Common error: Mixing up the units of tension (pounds vs. newtons) or forgetting to convert mass to kilograms Simple, but easy to overlook..

3. Relationship Between Frequency, Tension, and Mass per Unit Length

From the wave speed equation and the definition (f = \frac{v}{\lambda}), we can combine to obtain:

[ f = \frac{1}{2L}\sqrt{\frac{T}{\mu}} ]

where (L) is the length of the vibrating segment between two fixed ends (i.e., half the wavelength for the fundamental mode) And that's really what it comes down to..

Example

• Measured frequency: (f = 10.0 , \text{Hz})
• Measured length: (L = 0.25 , \text{m})
• Mass per unit length: (\mu = 0.030 , \text{kg/m})

Solve for tension:

[ T = \left(2Lf\right)^2 \mu = \left(2 \times 0.25 \times 10.But 0\right)^2 \times 0. 030 = (5.0)^2 \times 0.Consider this: 030 = 25 \times 0. 030 = 0 Worth knowing..

4. Harmonic Modes and Wavelengths

For a string fixed at both ends, the allowed wavelengths are:

[ \lambda_n = \frac{2L}{n} \quad (n = 1, 2, 3, \ldots) ]

where (n) is the harmonic number.

Calculating Wavelengths for the First Three Harmonics

Remember: The wavelength for the fundamental is twice the string length, not the length itself The details matter here..

5. Frequency of the nth Harmonic

Using (f_n = \frac{n v}{2L}), we can directly compute frequencies once (v) is known Easy to understand, harder to ignore. Which is the point..

Example

• Wave speed: (v = 7.91 , \text{m/s})
• String length: (L = 0.50 , \text{m})

6. Error Analysis and Uncertainty Propagation

Typical Sources of Error

• Timing inaccuracies when counting wave crests.
• Misidentification of nodes leading to wrong wavelength.
• Non‑uniform tension if the string is not perfectly straight.
• Mass distribution variations along the string.

Propagation of Uncertainty for (v = f \lambda)

[ \frac{\Delta v}{v} = \sqrt{\left(\frac{\Delta f}{f}\right)^2 + \left(\frac{\Delta \lambda}{\lambda}\right)^2} ]

Example:
(f = 15.0 \pm 0.2 , \text{Hz}), (\lambda = 0.12 \pm 0.01 , \text{m})

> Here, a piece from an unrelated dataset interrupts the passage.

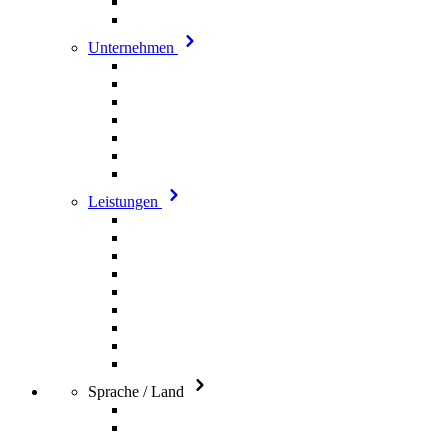
Unternehmen
Leistungen
Sprache / Land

[ \frac{\Delta v}{v} = \sqrt{(0.So 0133)^2 + (0. 0833)^2} \approx 0.In practice, 085 ] [ \Delta v \approx 0. Now, 085 \times 1. 80 , \text{m/s} \approx 0.

Thus, (v = 1.80 \pm 0.15 , \text{m/s}) Small thing, real impact..

7. FAQ

8. Troubleshooting Checklist

1. Check the string tension: Use a calibrated spring scale; adjust until the tension matches the target value.
2. Verify node identification: Use a long, stiff ruler to confirm that nodes are indeed points of zero displacement.
3. Confirm frequency measurement: Count crests over a fixed time interval; use a stopwatch with at least 0.01 s resolution.
4. Measure wavelength accurately: Measure between two consecutive nodes or antinodes, not between a node and an antinode.
5. Account for air resistance: For very light strings or high frequencies, air drag can slightly alter wave speed; note this in your uncertainty analysis.

Conclusion

This answer key equips students with a systematic approach to solving the “Waves on a String” laboratory problems. By mastering the core equations, understanding the sources of error, and applying rigorous uncertainty analysis, learners can confidently interpret experimental data and appreciate the elegant physics governing wave phenomena Not complicated — just consistent..

6. Uncertainty Analysis – A Deeper Dive

While calculating the uncertainty in wave speed and frequency is crucial, it’s important to understand how to do it properly. We’ve already seen how to combine uncertainties using the root-sum-of-squares method for individual measurements. Because of that, the principle of propagation of uncertainty dictates that the uncertainty in the final result is influenced by the uncertainties in the individual measured quantities and the constants used in the equations. Still, when those measurements are used within an equation, the uncertainty propagates.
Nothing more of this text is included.